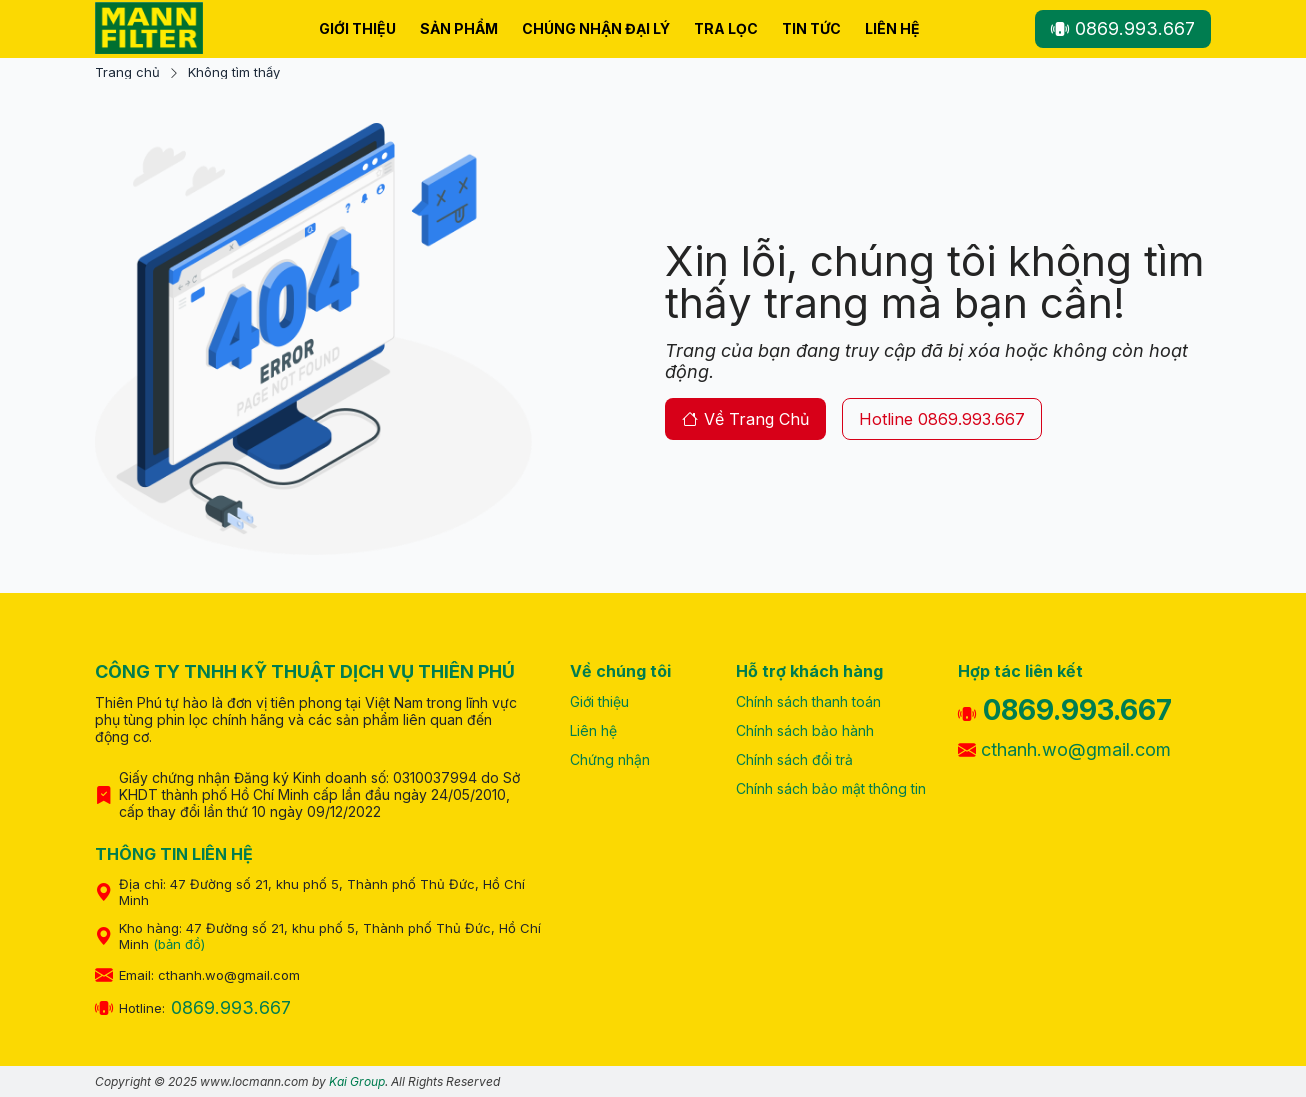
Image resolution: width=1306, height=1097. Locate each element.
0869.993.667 (1123, 28)
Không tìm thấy (234, 72)
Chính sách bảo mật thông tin (831, 788)
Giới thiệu (357, 28)
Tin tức (811, 28)
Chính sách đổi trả (794, 759)
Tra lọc (726, 28)
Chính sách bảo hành (805, 730)
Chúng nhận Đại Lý (596, 28)
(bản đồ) (179, 944)
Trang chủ (127, 72)
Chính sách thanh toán (808, 701)
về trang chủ (745, 419)
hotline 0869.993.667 (942, 419)
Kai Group (357, 1081)
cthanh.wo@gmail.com (1064, 749)
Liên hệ (892, 28)
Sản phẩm (459, 28)
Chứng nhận (610, 759)
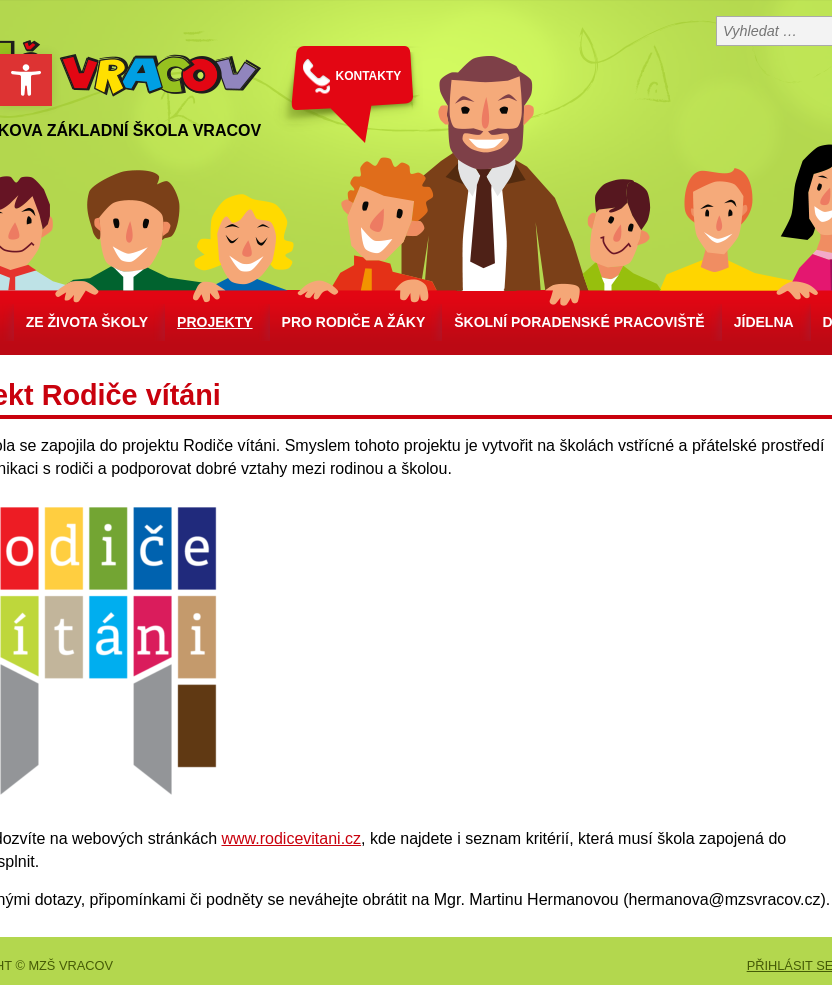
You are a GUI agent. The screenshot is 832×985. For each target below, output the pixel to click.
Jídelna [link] (764, 322)
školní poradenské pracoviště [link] (579, 322)
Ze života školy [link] (87, 322)
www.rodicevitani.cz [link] (291, 838)
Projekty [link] (214, 322)
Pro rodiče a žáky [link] (354, 322)
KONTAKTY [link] (369, 76)
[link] (26, 80)
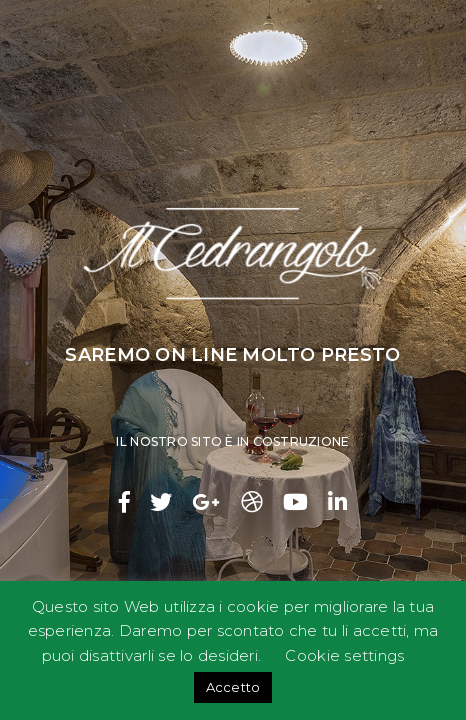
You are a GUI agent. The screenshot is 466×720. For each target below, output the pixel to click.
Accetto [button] (233, 687)
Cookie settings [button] (344, 655)
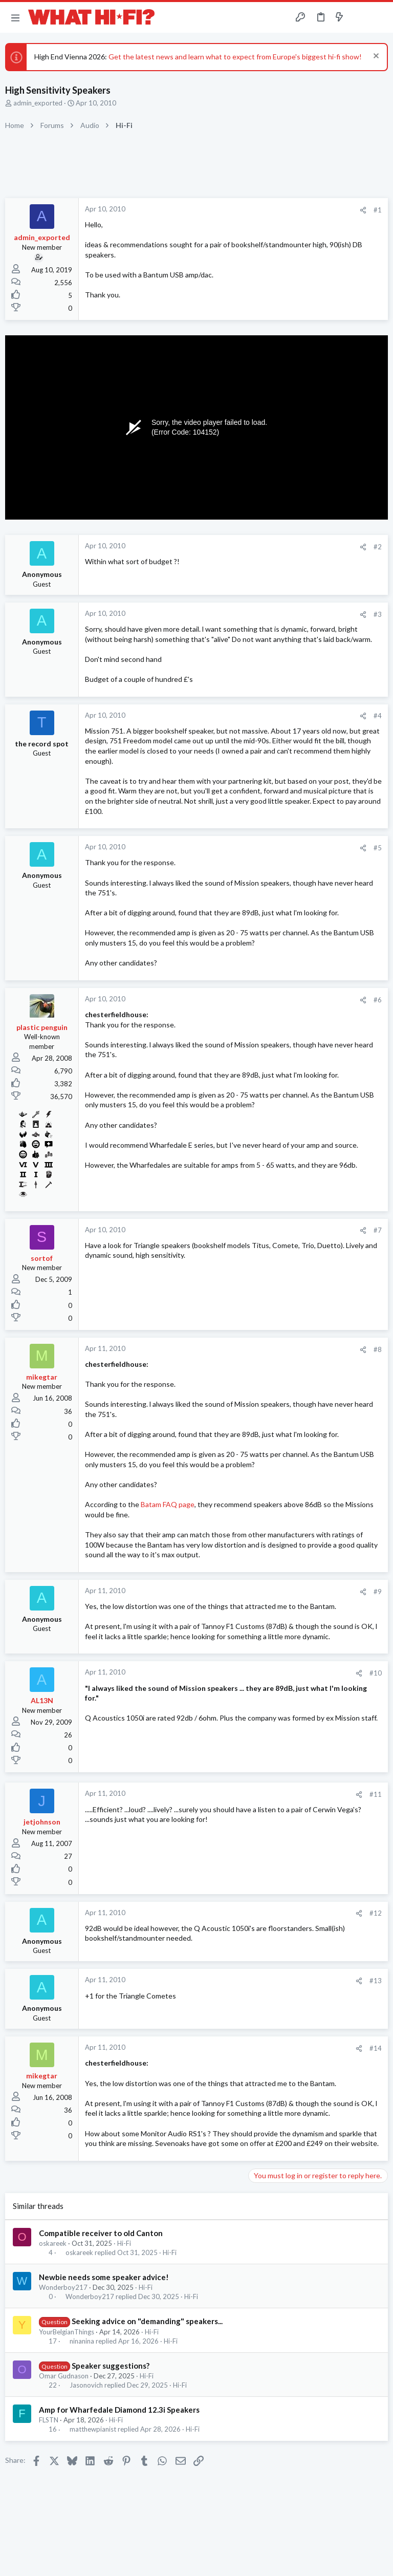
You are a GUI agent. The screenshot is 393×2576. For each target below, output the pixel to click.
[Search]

....

PROBLEM STATEMENT ▸
Among the entries above, copy exactly only the lines starting with the one containing "Chính sách bảo hành (805, 730)" and going through the one containing "Sản phẩm (459, 28)", both ends included.

WRITTEN ANSWER ▸
Chính sách bảo hành (805, 730)
Chúng nhận Đại Lý (596, 28)
(bản đồ) (179, 944)
Trang chủ (127, 72)
Chính sách thanh toán (808, 701)
về trang chủ (745, 419)
hotline 0869.993.667 (942, 419)
Kai Group (357, 1081)
cthanh.wo@gmail.com (1064, 749)
Liên hệ (892, 28)
Sản phẩm (459, 28)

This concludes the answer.